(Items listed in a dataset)
*** Block opens ***

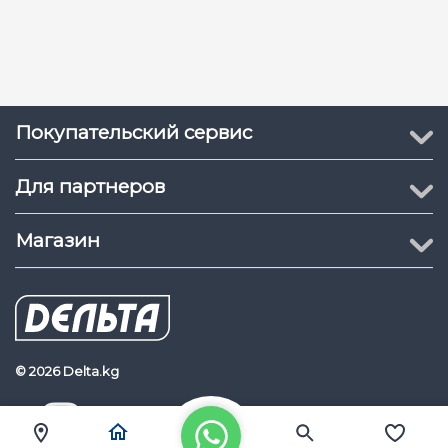
Покупательский сервис
Для партнеров
Магазин
© 2026 Delta.kg
Delta.kg
Наш Youtube канал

*** Block closes ***

Your instructions:
Give back the entries verbatim but drop every picture.

Finished task:
Покупательский сервис
Для партнеров
Магазин
© 2026 Delta.kg
Delta.kg
Наш Youtube канал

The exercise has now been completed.